Persistence-1.1.1: Quickly detect clusters and holes in data.

Copyright(c) Eben Cowley 2018
LicenseBSD 3 Clause
Maintainereben.cowley42@gmail.com
Stabilityexperimental
Safe HaskellNone
LanguageHaskell2010

Persistence

Description

This module contains functions for constructing filtrations and computing persistent homology, as well as a few utility functions for working with filtrations.

A filtration is a finite sequence of simplicial complexes where each complex is a subset of the next. This means that a filtration can be thought of as a single simplicial complex where each of the simplices is labeled with a "filtration index" that represents the index in the sequence where that simplex enters the filtration.

One way to create a filtration, given a simplicial complex, a metric for the vertices, and a list of distances, is to loop through the distances from greatest to least: create a simplicial complex each iteration which excludes simplices that contain pairs of vertices which are further than the current distance apart. This method will produce a filtration of Vietoris-Rips complexes - each filtration index will correspond to a VR complex whose scale is the corresponding distance.

An essential thing to note about the way this library is set up is the distinction between "fast" and "light" functions. Light functions call the metric every time distance between two points is required, which is a lot. Fast functions store the distances between points and access them in constant time, BUT this means they use O(n^2) memory with respect to the number of data points, so it's a really bad idea to use this optimization on substantially large data.

IMPORTANT NOTE: This library currently only handles filtrations where all the vertices have filtration index 0. Since I haven't thought of any way filtrations that don't respect this property could come up in applications, I have chosen to exclude them in favor of less memory usage and a slight speedup.
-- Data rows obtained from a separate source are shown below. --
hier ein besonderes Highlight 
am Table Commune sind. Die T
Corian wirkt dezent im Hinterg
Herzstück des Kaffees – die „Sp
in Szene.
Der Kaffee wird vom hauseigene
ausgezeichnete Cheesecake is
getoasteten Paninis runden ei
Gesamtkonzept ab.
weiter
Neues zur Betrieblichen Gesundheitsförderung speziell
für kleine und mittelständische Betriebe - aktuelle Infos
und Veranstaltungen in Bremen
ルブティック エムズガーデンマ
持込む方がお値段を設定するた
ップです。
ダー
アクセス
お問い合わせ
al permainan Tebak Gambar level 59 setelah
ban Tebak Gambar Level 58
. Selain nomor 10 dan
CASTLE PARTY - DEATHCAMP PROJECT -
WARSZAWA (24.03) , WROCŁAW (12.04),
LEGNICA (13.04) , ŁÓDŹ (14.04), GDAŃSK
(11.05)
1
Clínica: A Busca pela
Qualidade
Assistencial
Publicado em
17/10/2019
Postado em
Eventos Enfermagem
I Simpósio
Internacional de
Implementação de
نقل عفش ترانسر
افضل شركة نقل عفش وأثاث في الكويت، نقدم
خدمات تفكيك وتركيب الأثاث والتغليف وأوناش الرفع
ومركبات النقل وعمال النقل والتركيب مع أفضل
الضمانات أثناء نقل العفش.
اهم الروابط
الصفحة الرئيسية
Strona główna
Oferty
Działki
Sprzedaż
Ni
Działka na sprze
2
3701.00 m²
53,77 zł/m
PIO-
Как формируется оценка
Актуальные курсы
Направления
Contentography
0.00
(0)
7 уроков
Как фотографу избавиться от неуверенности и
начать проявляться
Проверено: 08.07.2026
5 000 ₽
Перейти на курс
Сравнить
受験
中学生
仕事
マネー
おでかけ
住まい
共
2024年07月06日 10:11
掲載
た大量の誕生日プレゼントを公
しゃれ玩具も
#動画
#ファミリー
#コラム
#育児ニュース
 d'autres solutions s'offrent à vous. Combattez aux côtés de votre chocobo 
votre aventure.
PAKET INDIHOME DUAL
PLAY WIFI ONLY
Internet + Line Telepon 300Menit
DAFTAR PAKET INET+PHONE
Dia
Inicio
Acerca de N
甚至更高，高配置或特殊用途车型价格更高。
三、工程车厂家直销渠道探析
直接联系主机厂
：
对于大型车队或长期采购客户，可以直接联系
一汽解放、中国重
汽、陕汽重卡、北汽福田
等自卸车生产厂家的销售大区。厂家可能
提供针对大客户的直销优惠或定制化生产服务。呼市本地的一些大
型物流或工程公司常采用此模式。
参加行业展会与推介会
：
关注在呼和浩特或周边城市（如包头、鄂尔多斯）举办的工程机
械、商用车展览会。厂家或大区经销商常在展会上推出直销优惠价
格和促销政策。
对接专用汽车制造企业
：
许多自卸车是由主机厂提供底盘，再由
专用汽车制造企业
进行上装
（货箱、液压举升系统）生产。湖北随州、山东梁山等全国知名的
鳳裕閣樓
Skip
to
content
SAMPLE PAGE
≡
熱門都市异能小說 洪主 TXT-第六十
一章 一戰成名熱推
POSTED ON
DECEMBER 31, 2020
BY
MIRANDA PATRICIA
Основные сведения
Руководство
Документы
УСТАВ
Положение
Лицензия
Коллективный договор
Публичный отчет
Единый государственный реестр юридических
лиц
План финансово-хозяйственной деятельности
Persistent homology is the main event of topological data analysis. It allows one to identify clusters, holes, and voids that persist in the data throughout many scales. The output of the persistence algorithm is a barcode diagram, which currently have a somewhat crude representation in this library. A single barcode represents the filtration index where a feature appears and the index where it disappears (if it does). Thus, short barcodes are typically interpretted as noise and long barcodes are interpretted as actual features.

After you've got the persistent homology of a data set, you might want to compare it with that of a different data set. That's why this release includes two versions of "bottleneck distance," one works only if the number of features in each data set is the same and the other works regardless.

Synopsis

Documentation

type Filtration = (Int, Vector (Vector (Int, Vector Int, Vector Int))) Source #

The first component is simply the number of vertices (all vertices are assumed to have filtration index 0). The second component is a vector with an entry for each dimension of simplices, starting at dimension 1 for edges. Each simplex is represented as a triple: its filtration index, the indices of its vertices in the original data, and the indices of its faces in the next lowest dimension. Edges do not have reference to their faces, as it would be redundant with their vertices. All simplices are sorted according to filtration index upon construction of the filtration.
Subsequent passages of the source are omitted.